RPC Mode | SR-IOV Mode |
---|---|
Host requires insight about guest of workload. | Host ignorance of guest workload. |
Error reporting. | No guest driver error reporting. |
In depth dynamic monitoring. | Basic dynamic monitoring. |
Software defined MMU guest separation. | Firmware defined MMU guest separation. |
Requires deferred instructions to be supported by host software (support libraries). | Guest is ignorant of host supported software such as support libraries. |
Both Modes
This section will cover concepts which apply both to RPC Mode and SR-IOV Mode.

Binding VFIO devices
Figure 1: Binding devices to the vfio-pci driver results in VFIO group nodes.
Opening the file "/dev/vfio/vfio" creates a VFIO Container.
Figure 2: The interrupt routine IOCTL(GROUP, VFIO_GROUP_SET_CONTAINER, &CONTAINER)
places the VFIO group inside the VFIO container.
Programming the IOMMU
When this has been done IOCTL(CONTAINER, VFIO_SET_IOMMU, VFIO_TYPE1_IOMMU)
can then be used to set an IOMMU type for the container which places it in a user interact-able state.
Once this IOMMU type state has been set and the VFIO container has been made interact-able additional VFIO groups may be added to the container without requiring that the group's IOMMU type be set again as newly added groups automatically inherit the container's IOMMU context.
VFIO Memory Mapped IO
Figure 3: Once the VFIO Groups have been placed inside the VFIO container and the IOMMU type has been set the user may then map and unmap which will automatically inserts Memory Mapped IO (MMIO) entries into the IOMMU as well as pin/unpin pages as necessary.
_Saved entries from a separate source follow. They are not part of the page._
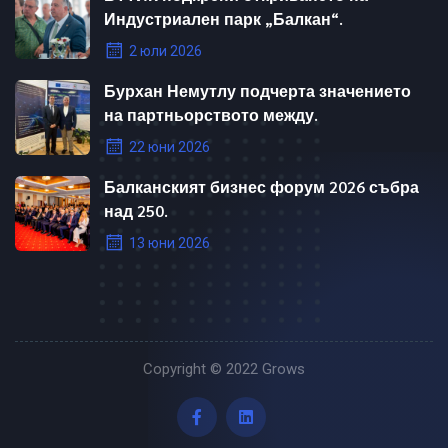
Индустриален парк „Балкан“.
2 юли 2026
Бурхан Немутлу подчерта значението
на партньорството между.
22 юни 2026
Балканският бизнес форум 2026 събра
над 250.
13 юни 2026
Copyright © 2022
Grows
This can be accomplished using IOCTL(CONTAINER, VFIO_IOMMU_MAP_DMA, &MAP)
for map/pin and IOCTL(CONTAINER, VFIO_IOMMU_UNMAP_DMA, &UNMAP)
for unmap/unpin.
Getting the VFIO Group File Descriptor
Figure 4: Once the device has been bound to a VFIO driver, set in a VFIO container, the VFIO container has it's IOMMU type set, and a memory map/page pin of the VFIO device has been completed a file descriptor can then be obtained for the device. This file descriptor can be used for interrupts (ioctls), to probe for information about the BAR regions, and configure the IRQs.
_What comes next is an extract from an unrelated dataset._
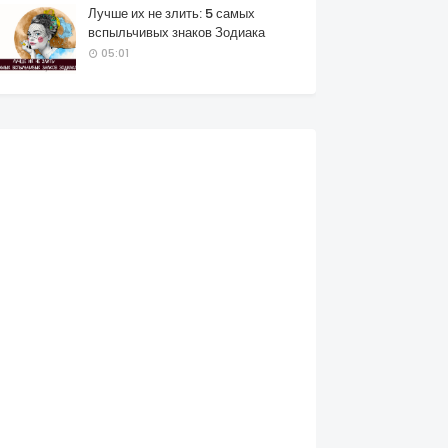
Лучше их не злить: 5 самых
вспыльчивых знаков Зодиака
05:01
VFIO device file descriptor
VFIO device file descriptors are divided into regions and each region is mapped into a device resource. Region count and info (file offset, allowable access, ect..) can be discovered through interrupt (IOCTL). Each file descriptor region corresponding to a PCI resource is represented as a file offset.
In the case of RPC Mode this structure is emulated whereas in SR-IOV Mode the structure is mapped to a real PCI resource.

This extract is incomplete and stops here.